MLPerf Inference v4.1 includes 964 performance results from 22 submitting organizations: AMD, ASUSTek, Cisco Systems, Connect Tech Inc, CTuning Foundation, Dell Technologies, Fujitsu, Giga Computing, Google Cloud, Hewlett Packard Enterprise, Intel, Juniper Networks, KRAI, Lenovo, Neutral Magic, NVIDIA, Oracle, Quanta Cloud Technology, Red Hat, Supermicro, Sustainable Metal Cloud, and Untether AI.

“There is now more choice than ever in AI system technologies, and it’s heartening to see providers embracing the need for open, transparent performance benchmarks to help stakeholders evaluate their technologies,” said Mitchelle Rasquinha, MLCommons Inference working group co-chair.

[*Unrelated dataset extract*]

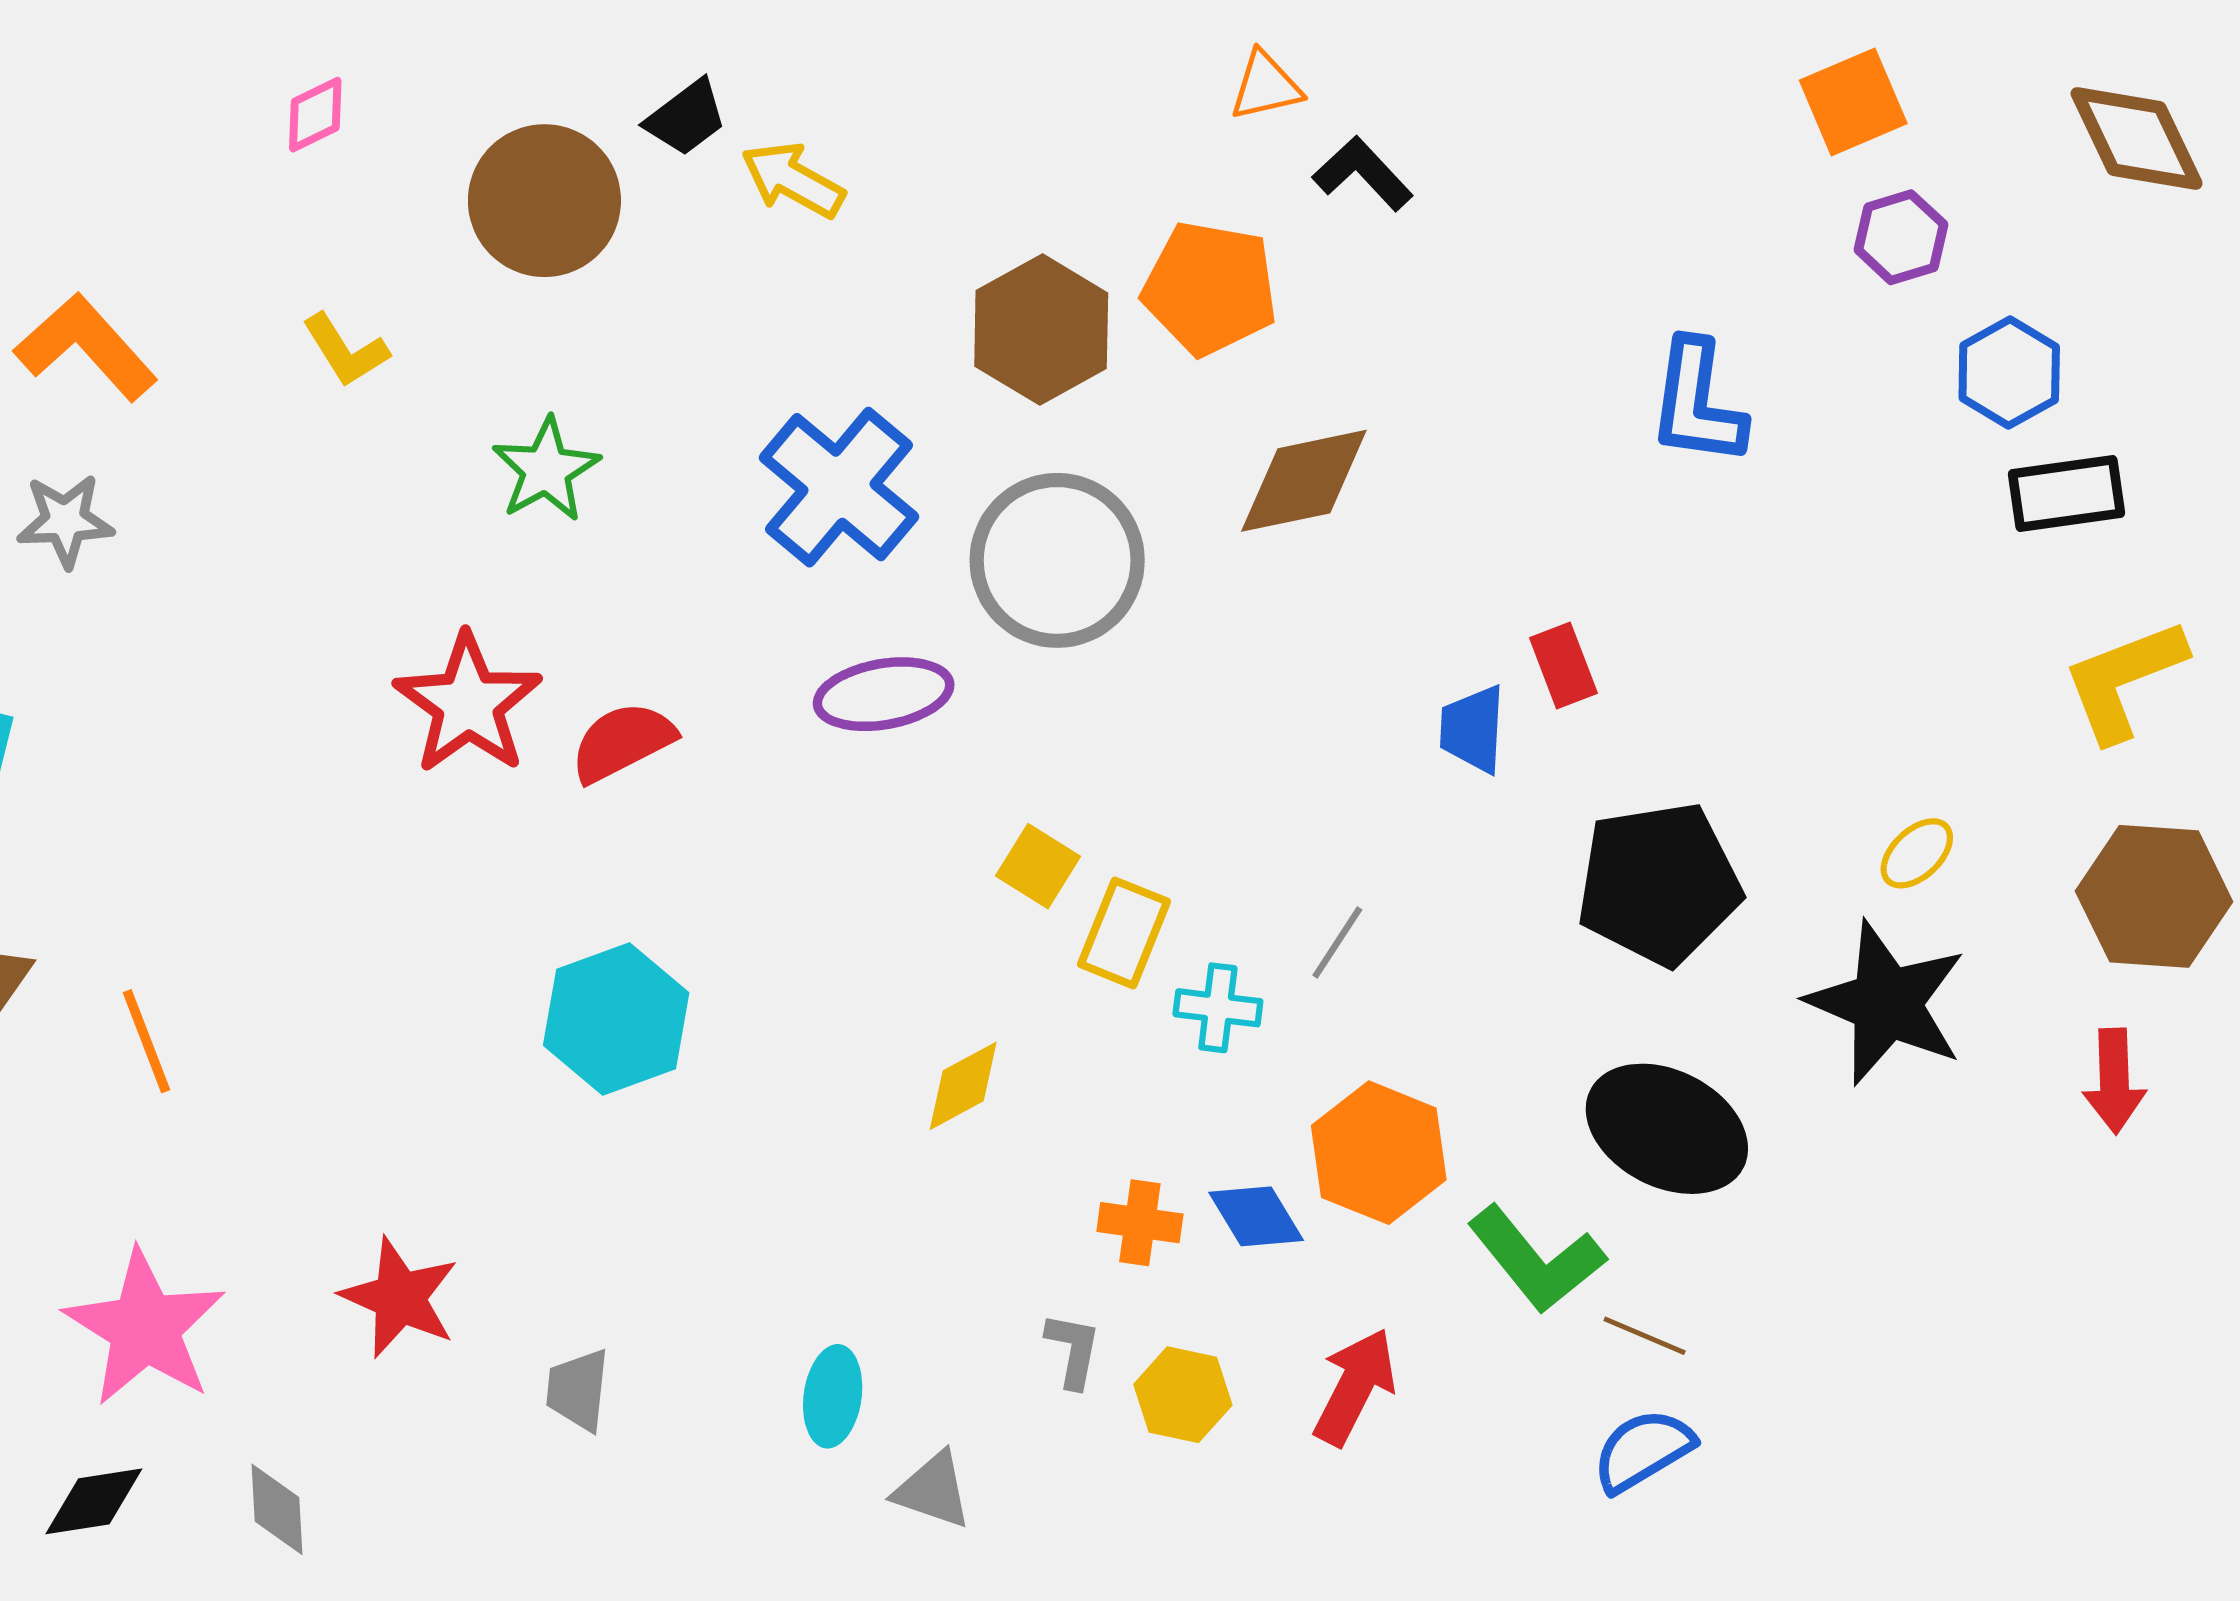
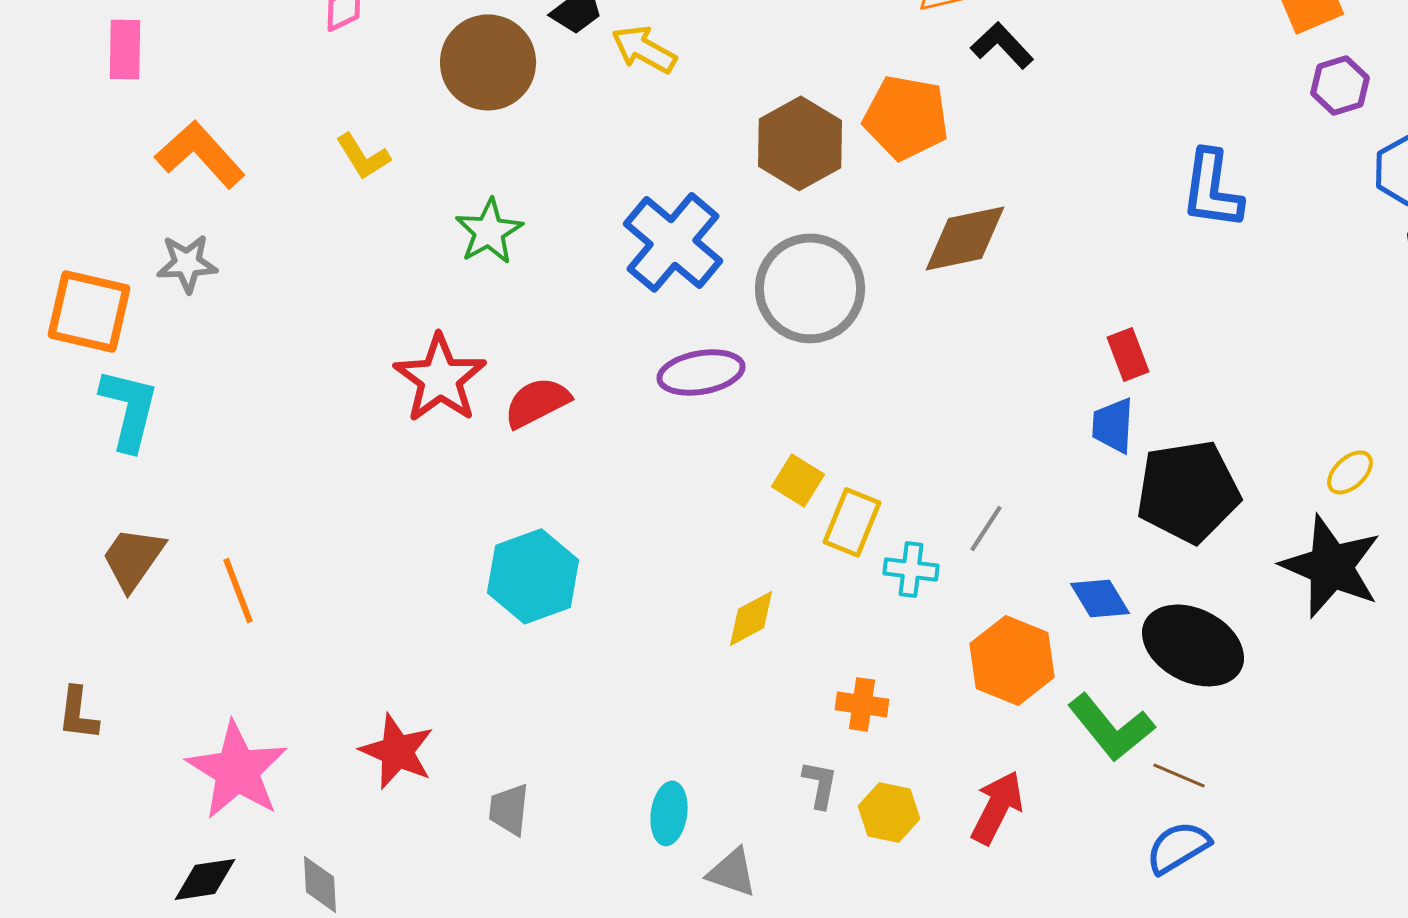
blue trapezoid: (1473, 729) -> (1113, 425), moved
blue diamond: (1256, 1216) -> (1100, 598), moved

New mixture of experts benchmark

Keeping pace with today’s ever-changing AI landscape, MLPerf Inference v4.1 introduces a new benchmark to the suite: mixture of experts. MoE is an architectural design for AI models that departs from the traditional approach of employing a single, massive model; it instead uses a collection of smaller “expert” models. Inference queries are directed to a subset of the expert models to generate results. Research and industry leaders have found that this approach can yield equivalent accuracy to a single monolithic model but often at a significant performance advantage because only a fraction of the parameters are invoked with each query.

The MoE benchmark is unique and one of the most complex implemented by MLCommons to date. It uses the open-source Mixtral 8x7B model as a reference implementation and performs inferences using datasets covering three independent tasks: general Q&A, solving math problems, and code generation.

“When determining to add a new benchmark, the MLPerf Inference working group observed that many key players in the AI ecosystem are strongly embracing MoE as part of their strategy,” said Miro Hodak, MLCommons Inference working group co-chair. “Building an industry-standard benchmark for measuring system performance on MoE models is essential to address this trend in AI adoption. We’re proud to be the first AI benchmark suite to include MoE tests to fill this critical information gap.”

Benchmarking Power Consumption

The MLPerf Inference v4.1 benchmark includes 31 power consumption test results across three submitted systems covering both datacenter and edge scenarios. These results demonstrate the continued importance of understanding the power requirements for AI systems running inference tasks. as power costs are a substantial portion of the overall expense of operating AI systems.

The Increasing Pace of AI Innovation

Today, we are witnessing an incredible groundswell of technological advances across the AI ecosystem, driven by a wide range of providers including AI pioneers; large, well-established technology companies; and small startups.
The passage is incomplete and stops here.